Los asientos vacíos junto a los migrantes

Qué doloroso sería abandonar mi país, cercado por la miseria, para buscar un destino que me dé la felicidad que no me da mi tierra y finalmente darme de bruces con un lugar hostil

Foto busto

Poeta y filólogo

Un migrante en una imagen de archivo.
Un migrante en una imagen de archivo. MAURI BUHIGAS

Hay algo que me inquieta siempre que subo al autobús cada tarde. Es siempre igual. La gente, tras un rato de espera en la parada, sube y va sentándose en los pocos sitios que quedan libres. Yo, normalmente, me siento al lado de algún pasajero de origen africano, ya sea del norte (supongo que de Marruecos) o de algún país de África central. Nadie se sienta a su lado. Ese lugar, en el autobús de esa hora, siempre lo ocupo yo. Y no es por ser suspicaz; pero esto no es casualidad. Esto no sucede porque ellos dejen algo de equipaje en el otro asiento, maniobra sutilísima -que yo he empleado, por cierto- para evitar que se te sienten al lado. Nada de eso; de hecho, no suelen llevar equipaje, van con lo puesto y suelen ir sentados en el lado de la ventana, con ese hueco de al lado -gigantesco- como una palma abierta; como ofreciéndose. Pero nadie tiende su mano. 

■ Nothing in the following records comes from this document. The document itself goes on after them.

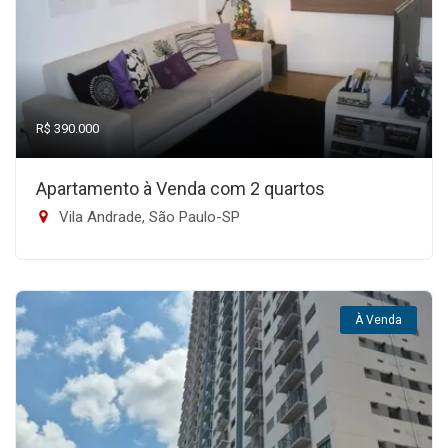
R$ 390.000
Apartamento à Venda com 2 quartos
Vila Andrade, São Paulo-SP
À Venda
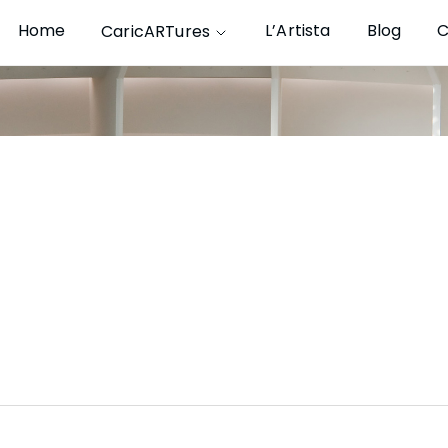
Home
L’Artista
Blog
C
CaricARTures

Entonces llego y me siento, buscando simplemente un asiento vacante donde poder sentarme. Sin embargo, desde que me he dado cuenta de esto, de ese terco hueco que hay siempre a su lado, lo hago a conciencia. Es una manera de decir: vienes de otro país, pero aquí no hay distinciones; somos lo mismo. Y me duele decir esto, pero parece que hace falta. Ese hueco en su asiento implica un vacío físico, pero también de otro tipo. Nadie quiere sentarse ahí, quizá por desconfianza, quizá por miedo, miedo a lo extraño, a lo desconocido o, en el peor de los casos, por puro racismo. 

Qué doloroso sería abandonar mi país, cercado por la miseria, para buscar un destino que me dé la felicidad que no me da mi tierra y finalmente darme de bruces con un lugar hostil, un lugar donde ni siquiera nadie se atreve a sentarse a mi lado en el autobús que cojo todos los días. Qué doloroso abandonarlo todo para someterse a un rechazo diario. 

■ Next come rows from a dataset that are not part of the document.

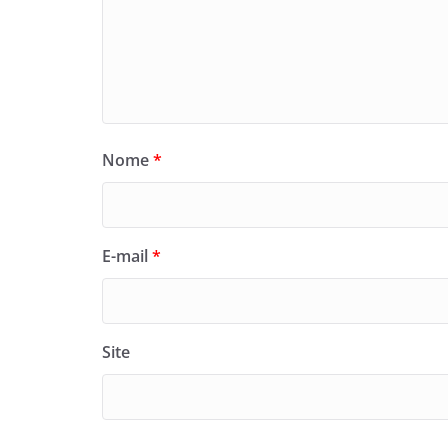
Nome
*
E-mail
*
Site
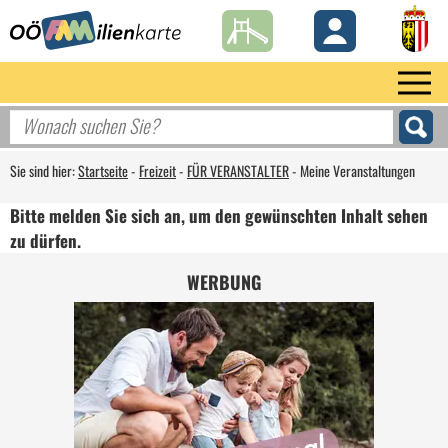
Sie sind hier:
Startseite
-
Freizeit
-
FÜR VERANSTALTER
-
Meine Veranstaltungen
Bitte melden Sie sich an, um den gewünschten Inhalt sehen
zu dürfen.
WERBUNG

Cómo no sentirse extraño, cómo no sentirse ajeno al sitio en que uno está si ni a su lado se sientan... Con lo fácil que sería sentarnos más, con lo fácil que sería reconocerlos, con este pequeño gesto, como iguales e intercambiar unas palabras... Todos estamos muy atareados, sumergidos en nuestra burbuja de cuitas cotidianas; pero basta con un "Buenas, me voy a sentar aquí" acompañado de una sonrisa. Y sentarse. Y permanecer ahí lo que dure el trayecto. No hay que marcharse si se desocupa, más tarde, algún sitio. El mensaje tiene que ser claro, evidente, que no haya el más mínimo resquicio de duda: “Estoy a gusto aquí, me encuentro cómodo a tu lado. No me marcho”. Me pregunto cuántos problemas desaparecerían tan solo con este gesto. Gestos mínimos como ese, en el autobús, en la cola del súper… Cada uno de nosotros. Cada día. Si tan solo Europa hiciese este gesto... 

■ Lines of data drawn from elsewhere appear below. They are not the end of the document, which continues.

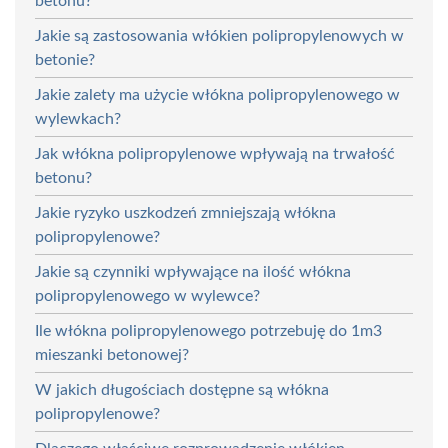
betonu?
Jakie są zastosowania włókien polipropylenowych w
betonie?
Jakie zalety ma użycie włókna polipropylenowego w
wylewkach?
Jak włókna polipropylenowe wpływają na trwałość
betonu?
Jakie ryzyko uszkodzeń zmniejszają włókna
polipropylenowe?
Jakie są czynniki wpływające na ilość włókna
polipropylenowego w wylewce?
Ile włókna polipropylenowego potrzebuję do 1m3
mieszanki betonowej?
W jakich długościach dostępne są włókna
polipropylenowe?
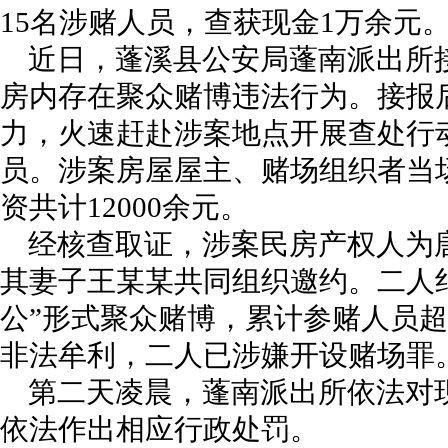
15名涉赌人员，查获现金1万余元
近日，蓬溪县公安局蓬南派出所
房内存在聚众赌博违法行为。接报
力，火速赶赴涉案地点开展查处行
员。涉案房屋屋主、赌场组织者当
资共计12000余元。
经核查取证，涉案民房产权人为
其妻子王某某共同组织邀约。二人
公”形式聚众赌博，累计参赌人员超
非法牟利，二人已涉嫌开设赌场罪
第二天凌晨，蓬南派出所依法对现
依法作出相应行政处罚。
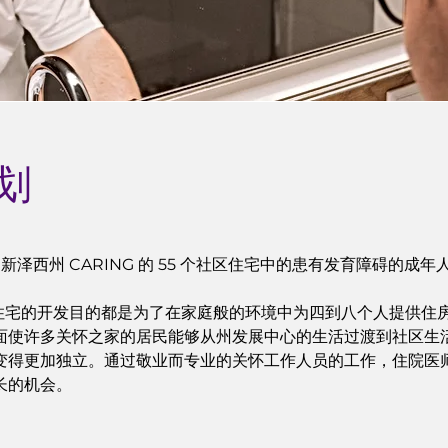
划
项目为新泽西州 CARING 的 55 个社区住宅中的患有发育障碍的成
use 住宅的开发目的都是为了在家庭般的环境中为四到八个人提供
面使许多关怀之家的居民能够从州发展中心的生活过渡到社区生
变得更加独立。通过敬业而专业的关怀工作人员的工作，住院医
长的机会。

El otro día, una vez más, vi a un chico sentado solo en un autobús atestado de gente. Llevaba puesta la chaqueta de un chándal de la selección de Marruecos. Y ahí me di cuenta: ese chándal, ese rojo de la selección marroquí, era una forma de llevar el calor de su país, tan lejano, a su pecho. Pero también una manera -lo sé - de sobrellevar ese vacío que le acompañaba todo el trayecto. Seguramente, desde que puso los pies, por vez primera, en nuestra tierra. Ocupemos ese vacío. Ya va siendo hora de que les tendamos la mano.